Recently there was a submission (https://news.ycombinator.com/item?id=45840088) breaking down how agents are basically just a loop of querying a LLM, sometimes receiving a specially-formatted (using JSON in the example) "request to use a tool", and having the main program detect, interpret and execute those requests.
What do "skills" look like, generically, in this framework?

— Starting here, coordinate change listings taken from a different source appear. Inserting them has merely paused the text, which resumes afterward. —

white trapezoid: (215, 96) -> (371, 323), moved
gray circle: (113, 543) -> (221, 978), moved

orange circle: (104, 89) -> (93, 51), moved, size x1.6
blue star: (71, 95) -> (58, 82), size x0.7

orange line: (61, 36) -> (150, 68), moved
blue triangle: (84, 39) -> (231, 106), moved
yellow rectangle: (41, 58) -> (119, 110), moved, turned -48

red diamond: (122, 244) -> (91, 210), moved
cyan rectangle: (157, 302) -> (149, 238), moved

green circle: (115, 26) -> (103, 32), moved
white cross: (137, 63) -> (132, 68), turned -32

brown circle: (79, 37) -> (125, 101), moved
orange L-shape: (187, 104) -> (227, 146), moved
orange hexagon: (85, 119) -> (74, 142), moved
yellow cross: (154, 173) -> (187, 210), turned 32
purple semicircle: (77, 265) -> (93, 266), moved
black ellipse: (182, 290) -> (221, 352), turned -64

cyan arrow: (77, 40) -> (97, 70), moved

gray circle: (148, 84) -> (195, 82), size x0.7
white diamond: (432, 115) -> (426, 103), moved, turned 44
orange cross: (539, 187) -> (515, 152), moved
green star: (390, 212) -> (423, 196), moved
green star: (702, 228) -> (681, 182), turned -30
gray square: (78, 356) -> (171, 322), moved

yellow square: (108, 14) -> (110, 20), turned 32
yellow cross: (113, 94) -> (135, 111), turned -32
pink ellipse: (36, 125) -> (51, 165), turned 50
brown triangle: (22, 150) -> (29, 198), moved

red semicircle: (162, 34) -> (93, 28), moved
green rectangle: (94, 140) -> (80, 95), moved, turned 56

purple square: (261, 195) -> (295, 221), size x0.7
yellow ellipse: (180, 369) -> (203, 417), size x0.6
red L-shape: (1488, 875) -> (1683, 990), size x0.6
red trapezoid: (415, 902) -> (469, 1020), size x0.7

Before the first loop iteration, the harness sends a message to the LLM along the lines of.
<Skills>
</Skills>The harness then may periodically resend this notification so that the LLM doesn't "forget" that skills are available. Because the notification is only name + description + file, this is cheap r.e tokens. The harness's ability to tell the LLM "IMPORTANT: this is a skill, so pay attention and use it when appropriate" and then periodically remind them of this is what differentiates a proper Anthropic-style skill from just sticking "If you need to do postgres stuff, read skills/postgres.md" in AGENTS.md. Just how valuable is this? Not sure. I suspect that a sufficiently smart LLM won't need the special skill infrastructure.
(Note that skill name is not technically required, it's just a vanity / convenience thing).
> The harness's ability to tell the LLM "IMPORTANT: this is a skill, so pay attention and use it when appropriate" and then periodically remind them of this is what differentiates
... And do we know how it does that? To my understanding there is still no out-of-band signaling.
A lot of tools these days put an extra <system> message into the conversation periodically that the user never sees. It fights against context rot and keeps important things fresh.
[dead]
The agent can selectively loads one or more of the "skills", which means it'll pull it's prompt once it decided that it should be loaded, and the skill can have accompanying scripts that the prompt also describes to the LLM.
So it's just like a standard way to bring in prompts/scripts to the LLM with support from the tooling directly.